The candidate who said that he wore a wire at the request of the FBI last month during a meeting with state Sen. Steve Landek (D-Bridgeview) has survived a challenge to his nominating petitions.

On Jan. 17 the Chicago Board of Elections rejected a challenge to the nominating petitions of Raul Montes Jr. and ordered that his name be placed on the ballot in the Democratic primary in the race for the Illinois state senate seat in the 12th District.

But the man challenging Montes’ petitions is appealing that ruling. At a hearing Tuesday morning a Cook County judge said he will hear arguments on that appeal at 9:30 a.m. on Tuesday, Jan. 31 in room 1704 of the Richard J. Daley Center in downtown Chicago.

Montes is challenging Landek, who also is the mayor of Bridgeview, in the new 12th District which will include most of Riverside and all of Brookfield in addition to other nearby suburbs and a part of the Southwest Side of Chicago.

Montes’ nominating papers were challenged by Gary Crossman, a resident of Bridgeview who works as the manager of community services for the village of Bridgeview. Crossman was represented in his challenge to Montes nominating papers by well-known election lawyer Burt Odelson.

Odelson argued before the electoral board that Montes’ nominating papers were invalid, because political consultant David Donahue made a few written corrections on Montes’s nominating papers after the papers had been notarized and numbered.

While the hearing officer for the electoral board recommended that Montes’ petitions be ruled invalid due to the late changes, which were technical in nature, the board unanimously declined to accept that recommendation and ruled that the papers were valid despite the changes that Donahue made.

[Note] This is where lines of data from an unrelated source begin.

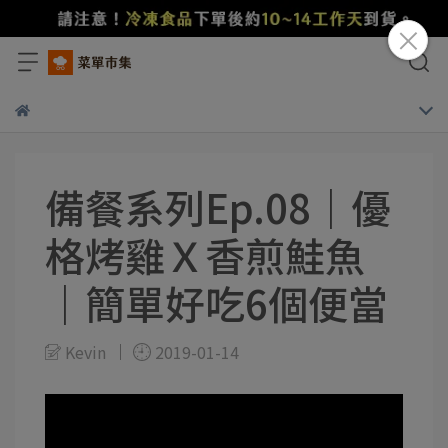
備餐系列Ep.08｜優
格烤雞Ｘ香煎鮭魚
｜簡單好吃6個便當
Kevin
2019-01-14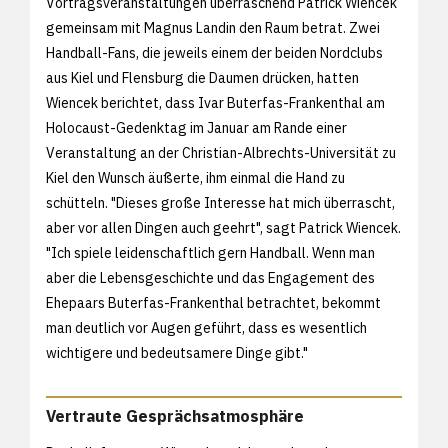
Vortragsveranstaltungen überraschend Patrick Wiencek
gemeinsam mit Magnus Landin den Raum betrat. Zwei
Handball-Fans, die jeweils einem der beiden Nordclubs
aus Kiel und Flensburg die Daumen drücken, hatten
Wiencek berichtet, dass Ivar Buterfas-Frankenthal am
Holocaust-Gedenktag im Januar am Rande einer
Veranstaltung an der Christian-Albrechts-Universität zu
Kiel den Wunsch äußerte, ihm einmal die Hand zu
schütteln. "Dieses große Interesse hat mich überrascht,
aber vor allen Dingen auch geehrt", sagt Patrick Wiencek.
"Ich spiele leidenschaftlich gern Handball. Wenn man
aber die Lebensgeschichte und das Engagement des
Ehepaars Buterfas-Frankenthal betrachtet, bekommt
man deutlich vor Augen geführt, dass es wesentlich
wichtigere und bedeutsamere Dinge gibt."
Vertraute Gesprächsatmosphäre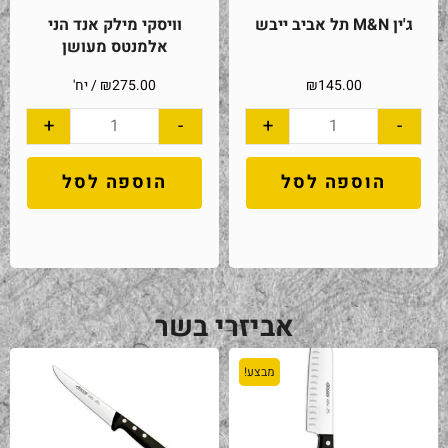
ג'ין M&N תל אביב ייבש
וויסקי מילק אנד הני
אלמנטס מעושן
145.00
₪
275.00
₪
/ יח'
+
-
+
-
הוספה לסל
הוספה לסל
אביזרי בשר
מבצע!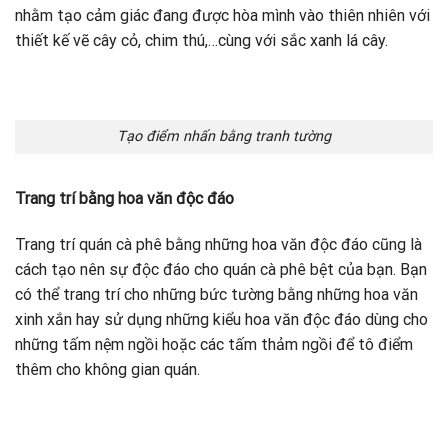
nhằm tạo cảm giác đang được hòa mình vào thiên nhiên với
thiết kế vẽ cây cỏ, chim thú,…cùng với sắc xanh lá cây.
Tạo điểm nhấn bằng tranh tường
Trang trí bằng hoa văn độc đáo
Trang trí quán cà phê bằng những hoa văn độc đáo cũng là
cách tạo nên sự độc đáo cho quán cà phê bệt của bạn. Bạn
có thể trang trí cho những bức tường bằng những hoa văn
xinh xắn hay sử dụng những kiểu hoa văn độc đáo dùng cho
những tấm nệm ngồi hoặc các tấm thảm ngồi để tô điểm
thêm cho không gian quán.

“The election board finds that statement of candidacy would have been legally sufficient even without Mr. Donahue’s additional language and markup,” the electoral board said in its written ruling.

According to testimony at the hearing before the hearing officer, Donahue inserted the letters “TH” after the numeral 12 in two locations on the nominating papers and inserted the words “Legislative District” and the number “12” in the district box on the papers. He also circled the word “city” once and the word “nomination” twice in the body of the statement. The nominating papers were not notarized again after these changes were made.

But the electoral board ruled that the changes were de minimis, or inconsequential.

“Had Mr. Donahue not inserted the additional language or markups to the candidate’s statement of candidacy, such statement would still have been in substantial compliance with the requirements … of the election code,” the electoral board wrote.

The electoral board ruled that since Montes’ papers would have been valid even without the minor corrections, the failure to have the papers notarized again after the changes were made was not enough to knock Montes off the ballot.

“I can say that justice prevailed at the Board of Elections hearing,” Montes said at a press conference the day after the ruling. There was only one reporter and five supporters of Montes present at the press conference, which was held at a Mexican restaurant on the Southwest Side of Chicago.

Montes, who works as a substitute teacher and is a community activist, is not likely to pose a significant threat to Landek in the primary.

“I know I’m the underdog,” Montes said.

Last week Odelson told a WGN television news reporter that he planned to appeal the Election Board’s ruling to the Cook County Circuit Court, but Odelson did not respond to telephone calls from the Landmark requesting comment. Landek also did respond to a call from the Landmark requesting comment.

In December, Montes met with Landek at Toyota Park in Bridgeview where he says Landek offered him money and a job on the Landek campaign and mentioned the possibility of a job on Landek’s state senate staff if Montez would withdraw from the primary race.

Montes said he wore a recording device during the meeting that was given to him by two FBI agents that he met with prior to the meeting. A spokesman for the FBI would not confirm or deny that the FBI equipped Montes with a recording device or asked him to record his conversation with Landek.

Landek was appointed to his seat representing the 11th District in the state senate in February 2011, after the retirement of longtime state Sen. Lou Viverito.

He is running for election for the first time as a state senator in the new 12th District, which includes Riverside north of the Burlington Northern-Santa Fe Railroad tracks, most of Brookfield south of 31st Street, large portions of Berwyn and Cicero and portions of Chicago’s Southwest Side, in addition to his hometown of Bridgeview.